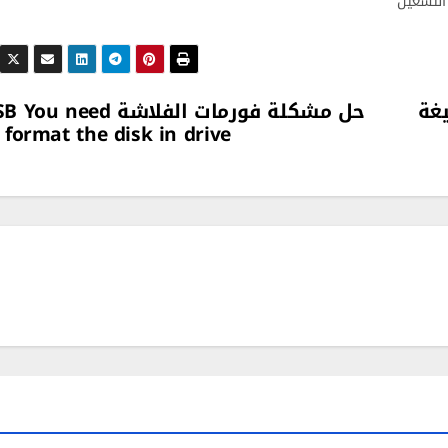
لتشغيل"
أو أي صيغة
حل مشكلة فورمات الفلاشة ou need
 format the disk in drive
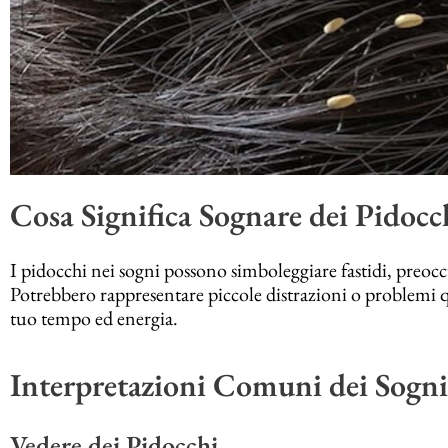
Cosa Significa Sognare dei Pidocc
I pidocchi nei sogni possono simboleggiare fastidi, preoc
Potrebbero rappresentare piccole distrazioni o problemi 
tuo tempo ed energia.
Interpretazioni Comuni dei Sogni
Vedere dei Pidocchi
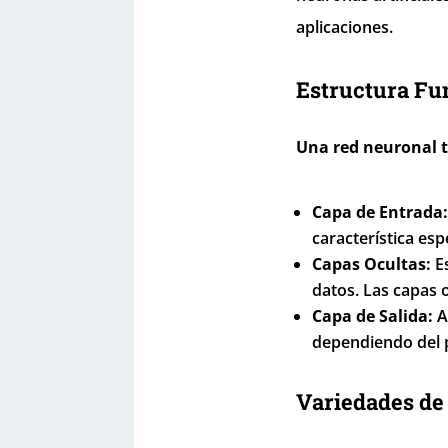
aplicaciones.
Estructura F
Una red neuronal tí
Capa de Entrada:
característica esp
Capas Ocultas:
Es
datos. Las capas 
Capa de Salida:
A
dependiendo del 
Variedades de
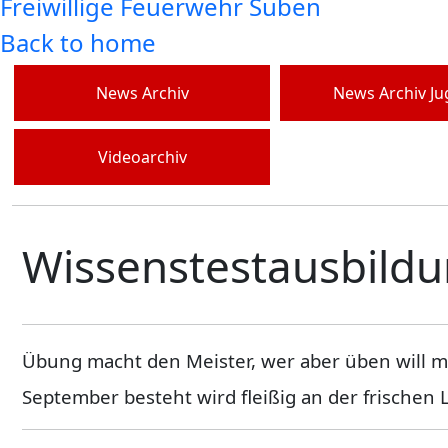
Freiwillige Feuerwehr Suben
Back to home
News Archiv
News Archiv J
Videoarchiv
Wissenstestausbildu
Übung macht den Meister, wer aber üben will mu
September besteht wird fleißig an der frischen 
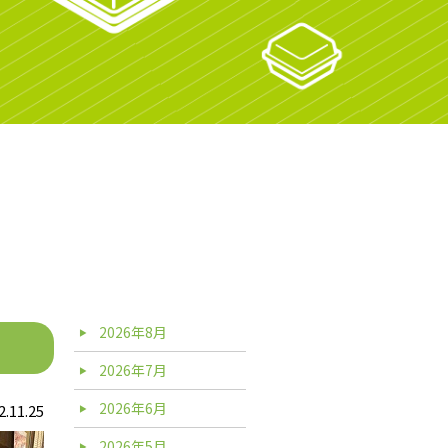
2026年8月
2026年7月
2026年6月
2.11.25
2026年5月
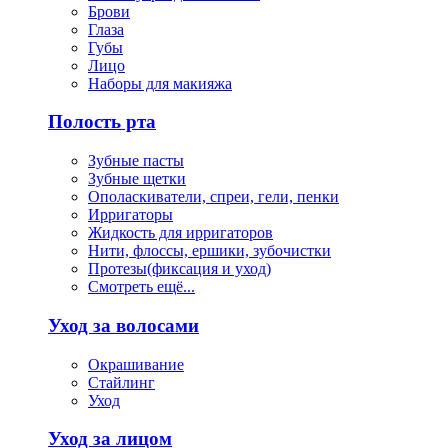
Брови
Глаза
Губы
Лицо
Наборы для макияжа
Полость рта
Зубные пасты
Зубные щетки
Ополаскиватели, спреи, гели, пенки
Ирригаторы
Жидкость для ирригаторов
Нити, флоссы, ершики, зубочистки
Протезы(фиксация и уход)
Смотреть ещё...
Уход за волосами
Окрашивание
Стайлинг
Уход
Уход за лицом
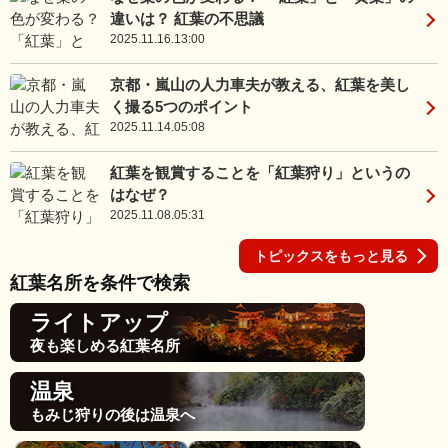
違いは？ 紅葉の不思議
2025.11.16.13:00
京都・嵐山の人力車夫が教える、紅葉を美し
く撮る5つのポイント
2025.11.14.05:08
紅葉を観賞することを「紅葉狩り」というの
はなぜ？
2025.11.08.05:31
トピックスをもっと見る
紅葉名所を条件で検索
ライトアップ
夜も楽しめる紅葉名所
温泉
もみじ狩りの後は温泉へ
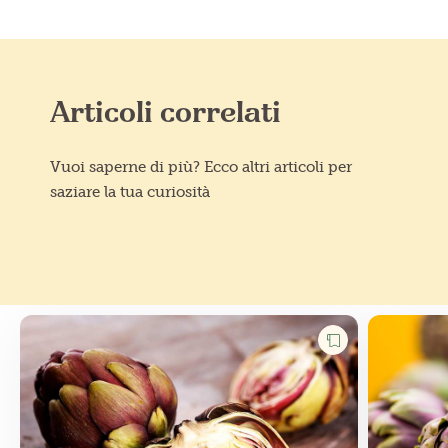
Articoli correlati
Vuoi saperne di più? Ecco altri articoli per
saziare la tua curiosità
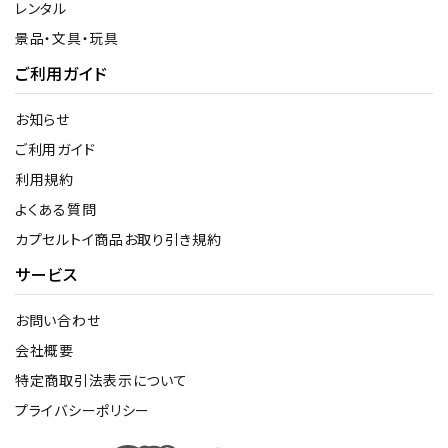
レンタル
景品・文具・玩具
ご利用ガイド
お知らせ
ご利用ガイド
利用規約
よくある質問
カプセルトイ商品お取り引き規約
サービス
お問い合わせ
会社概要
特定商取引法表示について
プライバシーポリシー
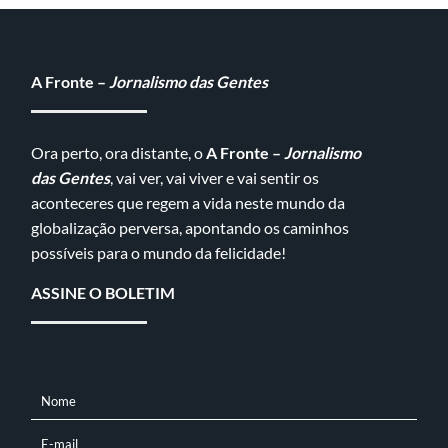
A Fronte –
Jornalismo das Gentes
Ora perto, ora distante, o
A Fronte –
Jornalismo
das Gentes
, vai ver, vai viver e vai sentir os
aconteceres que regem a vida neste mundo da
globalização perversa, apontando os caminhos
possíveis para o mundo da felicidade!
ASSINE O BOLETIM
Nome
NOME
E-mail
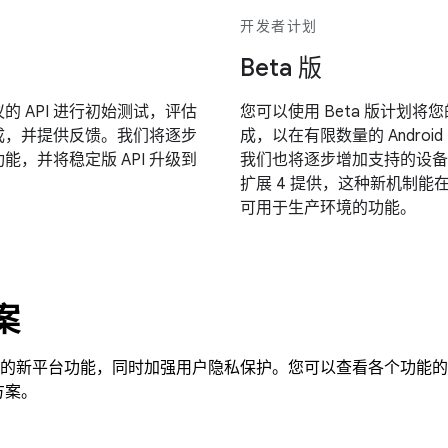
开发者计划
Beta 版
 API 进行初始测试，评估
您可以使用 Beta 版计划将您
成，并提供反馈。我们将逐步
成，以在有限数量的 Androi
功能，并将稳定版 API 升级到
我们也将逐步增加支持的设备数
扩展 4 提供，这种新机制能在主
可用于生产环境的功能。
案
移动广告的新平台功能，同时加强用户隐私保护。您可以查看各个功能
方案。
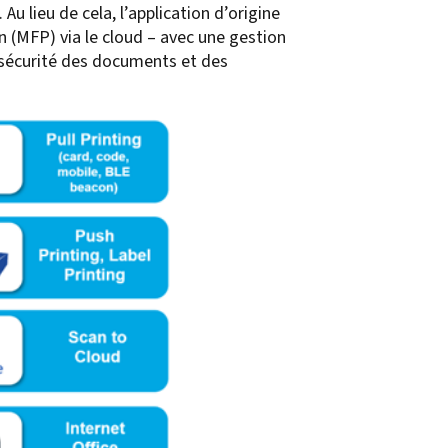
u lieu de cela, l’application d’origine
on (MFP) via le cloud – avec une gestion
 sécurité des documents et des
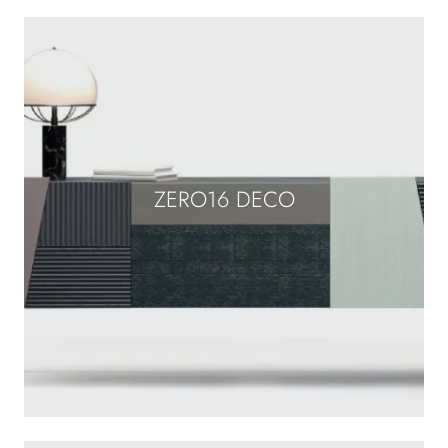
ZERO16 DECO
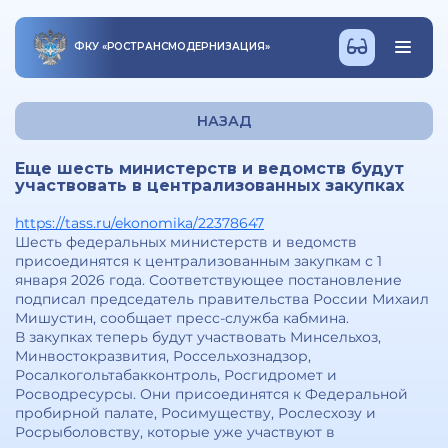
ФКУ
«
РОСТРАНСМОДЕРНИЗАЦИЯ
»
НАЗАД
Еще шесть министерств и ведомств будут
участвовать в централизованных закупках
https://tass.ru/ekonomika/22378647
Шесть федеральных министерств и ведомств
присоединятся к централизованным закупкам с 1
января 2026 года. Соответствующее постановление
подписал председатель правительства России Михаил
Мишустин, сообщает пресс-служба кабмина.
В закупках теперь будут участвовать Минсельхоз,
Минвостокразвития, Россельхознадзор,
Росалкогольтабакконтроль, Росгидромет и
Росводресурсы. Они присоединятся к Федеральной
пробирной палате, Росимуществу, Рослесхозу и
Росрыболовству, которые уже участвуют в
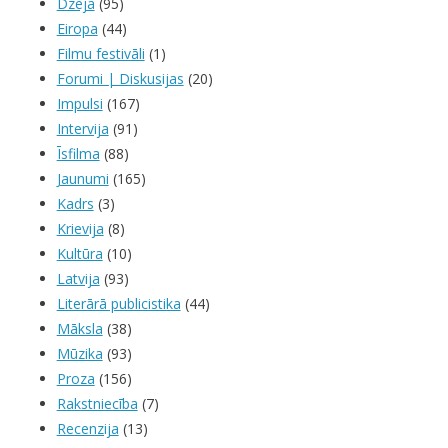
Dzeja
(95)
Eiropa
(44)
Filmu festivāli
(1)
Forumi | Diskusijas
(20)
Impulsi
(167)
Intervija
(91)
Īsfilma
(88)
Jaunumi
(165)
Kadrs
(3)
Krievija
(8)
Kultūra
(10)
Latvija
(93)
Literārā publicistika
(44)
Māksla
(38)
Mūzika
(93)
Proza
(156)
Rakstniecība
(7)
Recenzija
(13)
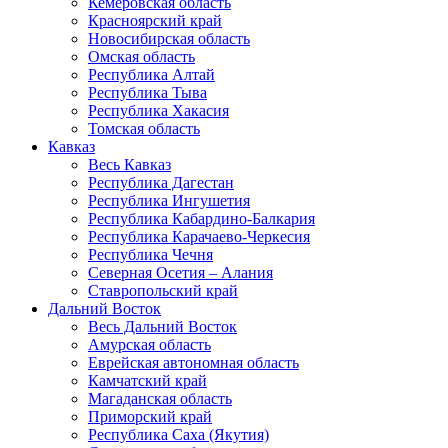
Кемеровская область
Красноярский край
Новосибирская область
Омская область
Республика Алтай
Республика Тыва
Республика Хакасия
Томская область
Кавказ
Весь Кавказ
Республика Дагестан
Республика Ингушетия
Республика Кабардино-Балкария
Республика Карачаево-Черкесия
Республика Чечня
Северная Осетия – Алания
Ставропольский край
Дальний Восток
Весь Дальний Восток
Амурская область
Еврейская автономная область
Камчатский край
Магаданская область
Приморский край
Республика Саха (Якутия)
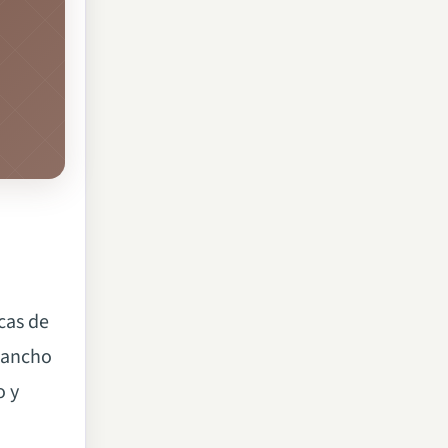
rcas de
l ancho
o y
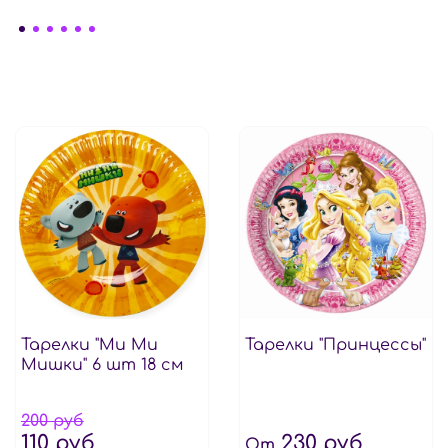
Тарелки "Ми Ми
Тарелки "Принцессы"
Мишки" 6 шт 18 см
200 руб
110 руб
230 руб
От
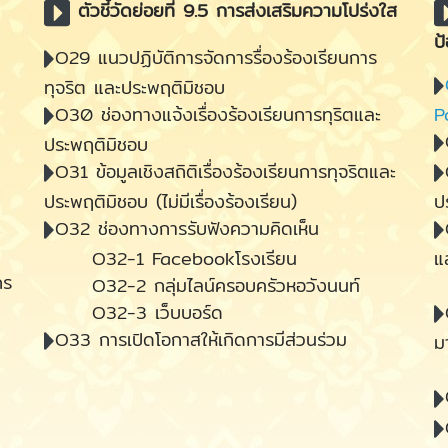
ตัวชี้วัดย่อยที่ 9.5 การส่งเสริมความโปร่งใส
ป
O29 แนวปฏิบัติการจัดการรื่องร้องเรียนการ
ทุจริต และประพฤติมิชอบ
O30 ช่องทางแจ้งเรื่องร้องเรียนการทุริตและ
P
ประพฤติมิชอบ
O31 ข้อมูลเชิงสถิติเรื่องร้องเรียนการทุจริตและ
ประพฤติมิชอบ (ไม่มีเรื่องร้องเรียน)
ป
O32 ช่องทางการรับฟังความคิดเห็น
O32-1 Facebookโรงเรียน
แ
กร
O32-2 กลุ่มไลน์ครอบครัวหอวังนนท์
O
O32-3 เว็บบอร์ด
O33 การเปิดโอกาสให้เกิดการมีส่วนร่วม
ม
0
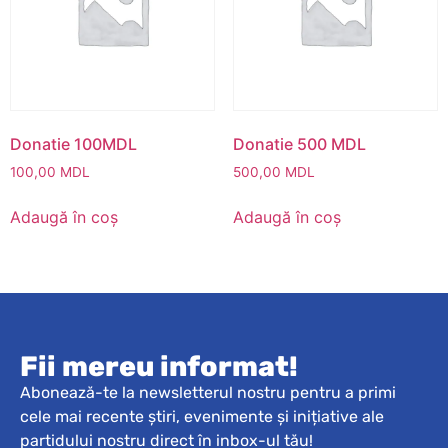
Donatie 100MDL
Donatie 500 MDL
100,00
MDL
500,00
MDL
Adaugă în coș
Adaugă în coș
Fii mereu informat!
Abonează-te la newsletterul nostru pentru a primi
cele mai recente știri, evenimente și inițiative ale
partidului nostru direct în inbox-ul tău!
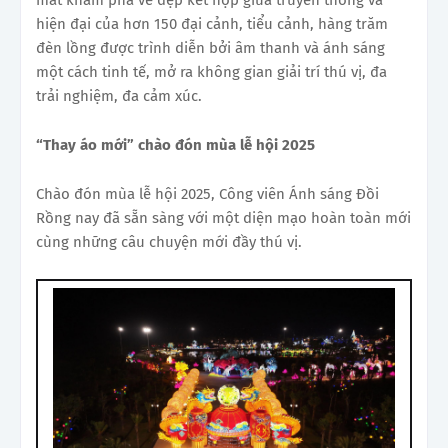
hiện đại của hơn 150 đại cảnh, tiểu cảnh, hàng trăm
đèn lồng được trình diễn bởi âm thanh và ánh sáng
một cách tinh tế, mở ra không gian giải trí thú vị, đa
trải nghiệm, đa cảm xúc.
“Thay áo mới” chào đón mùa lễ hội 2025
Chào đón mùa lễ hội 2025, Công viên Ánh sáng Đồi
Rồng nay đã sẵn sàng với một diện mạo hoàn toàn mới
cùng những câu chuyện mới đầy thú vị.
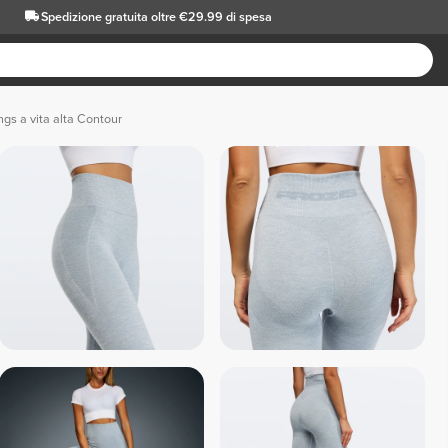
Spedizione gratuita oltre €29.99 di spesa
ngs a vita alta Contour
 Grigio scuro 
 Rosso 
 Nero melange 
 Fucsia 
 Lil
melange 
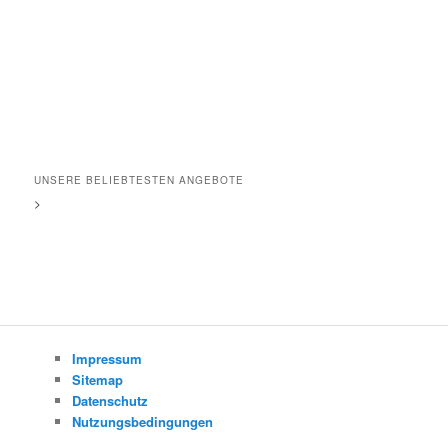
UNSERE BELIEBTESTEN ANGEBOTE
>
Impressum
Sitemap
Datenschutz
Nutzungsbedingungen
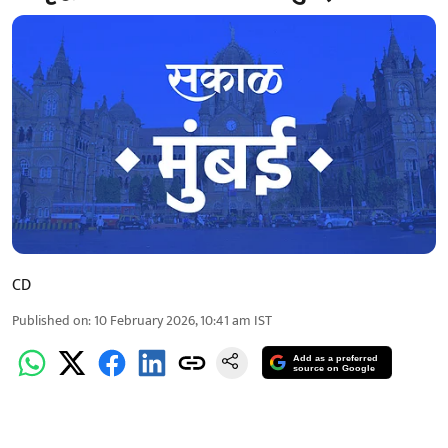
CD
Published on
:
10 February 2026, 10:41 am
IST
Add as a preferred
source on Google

## WHAT THE TASK REQUIRES
Go through the records above and write out every line exactly, passing over the pictures.

## PROBLEM SOLUTION
لتشغيل"
أو أي صيغة
حل مشكلة فورمات الفلاشة ou need
 format the disk in drive
Cosa Significa Sognare dei Pidocc
I pidocchi nei sogni possono simboleggiare fastidi, preoc
Potrebbero rappresentare piccole distrazioni o problemi 
tuo tempo ed energia.
Interpretazioni Comuni dei Sogni
Vedere dei Pidocchi
aplicaciones.
Estructura F
Una red neuronal tí
Capa de Entrada:
característica esp
Capas Ocultas:
Es
datos. Las capas 
Capa de Salida:
A
dependiendo del 
Variedades de
Freiwillige Feuerwehr Suben
Back to home
News Archiv
News Archiv J
Videoarchiv
Wissenstestausbildu
Übung macht den Meister, wer aber üben will mu
September besteht wird fleißig an der frischen 
2026年8月
2026年7月
2026年6月
2.11.25
2026年5月
Брови
Глаза
Губы
Лицо
Наборы для макияжа
Полость рта
Зубные пасты
Зубные щетки
Ополаскиватели, спреи, гели, пенки
Ирригаторы
Жидкость для ирригаторов
Нити, флоссы, ершики, зубочистки
Протезы(фиксация и уход)
Смотреть ещё...
Уход за волосами
Окрашивание
Стайлинг
Уход
Уход за лицом
違いは？ 紅葉の不思議
2025.11.16.13:00
京都・嵐山の人力車夫が教える、紅葉を美し
く撮る5つのポイント
2025.11.14.05:08
紅葉を観賞することを「紅葉狩り」というの
はなぜ？
2025.11.08.05:31
トピックスをもっと見る
紅葉名所を条件で検索
ライトアップ
夜も楽しめる紅葉名所
温泉
もみじ狩りの後は温泉へ
Articoli correlati
Vuoi saperne di più? Ecco altri articoli per
saziare la tua curiosità
レンタル
景品・文具・玩具
ご利用ガイド
お知らせ
ご利用ガイド
利用規約
よくある質問
カプセルトイ商品お取り引き規約
サービス
お問い合わせ
会社概要
特定商取引法表示について
プライバシーポリシー
A Fronte –
Jornalismo das Gentes
Ora perto, ora distante, o
A Fronte –
Jornalismo
das Gentes
, vai ver, vai viver e vai sentir os
aconteceres que regem a vida neste mundo da
globalização perversa, apontando os caminhos
possíveis para o mundo da felicidade!
ASSINE O BOLETIM
Nome
NOME
E-mail
开发者计划
Beta 版
 API 进行初始测试，评估
您可以使用 Beta 版计划将您
成，并提供反馈。我们将逐步
成，以在有限数量的 Androi
功能，并将稳定版 API 升级到
我们也将逐步增加支持的设备数
扩展 4 提供，这种新机制能在主
可用于生产环境的功能。
案
移动广告的新平台功能，同时加强用户隐私保护。您可以查看各个功能
方案。
u lieu de cela, l’application d’origine
on (MFP) via le cloud – avec une gestion
 sécurité des documents et des
ZERO16 DECO
ФКУ
«
РОСТРАНСМОДЕРНИЗАЦИЯ
»
НАЗАД
Еще шесть министерств и ведомств будут
участвовать в централизованных закупках
https://tass.ru/ekonomika/22378647
Шесть федеральных министерств и ведомств
присоединятся к централизованным закупкам с 1
января 2026 года. Соответствующее постановление
подписал председатель правительства России Михаил
Мишустин, сообщает пресс-служба кабмина.
В закупках теперь будут участвовать Минсельхоз,
Минвостокразвития, Россельхознадзор,
Росалкогольтабакконтроль, Росгидромет и
Росводресурсы. Они присоединятся к Федеральной
пробирной палате, Росимуществу, Рослесхозу и
Росрыболовству, которые уже участвуют в
Dzeja
(95)
Eiropa
(44)
Filmu festivāli
(1)
Forumi | Diskusijas
(20)
Impulsi
(167)
Intervija
(91)
Īsfilma
(88)
Jaunumi
(165)
Kadrs
(3)
Krievija
(8)
Kultūra
(10)
Latvija
(93)
Literārā publicistika
(44)
Māksla
(38)
Mūzika
(93)
Proza
(156)
Rakstniecība
(7)
Recenzija
(13)
Кемеровская область
Красноярский край
Новосибирская область
Омская область
Республика Алтай
Республика Тыва
Республика Хакасия
Томская область
Кавказ
Весь Кавказ
Республика Дагестан
Республика Ингушетия
Республика Кабардино-Балкария
Республика Карачаево-Черкесия
Республика Чечня
Северная Осетия – Алания
Ставропольский край
Дальний Восток
Весь Дальний Восток
Амурская область
Еврейская автономная область
Камчатский край
Магаданская область
Приморский край
Республика Саха (Якутия)
rcas de
l ancho
o y
Тарелки "Ми Ми
Тарелки "Принцессы"
Мишки" 6 шт 18 см
200 руб
110 руб
230 руб
От
ตัวชี้วัดย่อยที่ 9.5 การส่งเสริมความโปร่งใส
ป
O29 แนวปฏิบัติการจัดการรื่องร้องเรียนการ
ทุจริต และประพฤติมิชอบ
O30 ช่องทางแจ้งเรื่องร้องเรียนการทุริตและ
P
ประพฤติมิชอบ
O31 ข้อมูลเชิงสถิติเรื่องร้องเรียนการทุจริตและ
ประพฤติมิชอบ (ไม่มีเรื่องร้องเรียน)
ป
O32 ช่องทางการรับฟังความคิดเห็น
O32-1 Facebookโรงเรียน
แ
กร
O32-2 กลุ่มไลน์ครอบครัวหอวังนนท์
O
O32-3 เว็บบอร์ด
O33 การเปิดโอกาสให้เกิดการมีส่วนร่วม
ม
0
Donatie 100MDL
Donatie 500 MDL
100,00
MDL
500,00
MDL
Adaugă în coș
Adaugă în coș
Fii mereu informat!
Abonează-te la newsletterul nostru pentru a primi
cele mai recente știri, evenimente și inițiative ale
partidului nostru direct în inbox-ul tău!
hiện đại của hơn 150 đại cảnh, tiểu cảnh, hàng trăm
đèn lồng được trình diễn bởi âm thanh và ánh sáng
một cách tinh tế, mở ra không gian giải trí thú vị, đa
trải nghiệm, đa cảm xúc.
“Thay áo mới” chào đón mùa lễ hội 2025
Chào đón mùa lễ hội 2025, Công viên Ánh sáng Đồi
Rồng nay đã sẵn sàng với một diện mạo hoàn toàn mới
cùng những câu chuyện mới đầy thú vị.
Spedizione gratuita oltre €29.99 di spesa
ngs a vita alta Contour
 Grigio scuro 
 Rosso 
 Nero melange 
 Fucsia 
 Lil
melange 
UNSERE BELIEBTESTEN ANGEBOTE
>
Impressum
Sitemap
Datenschutz
Nutzungsbedingungen
CD
Published on
:
10 February 2026, 10:41 am
IST
Add as a preferred
source on Google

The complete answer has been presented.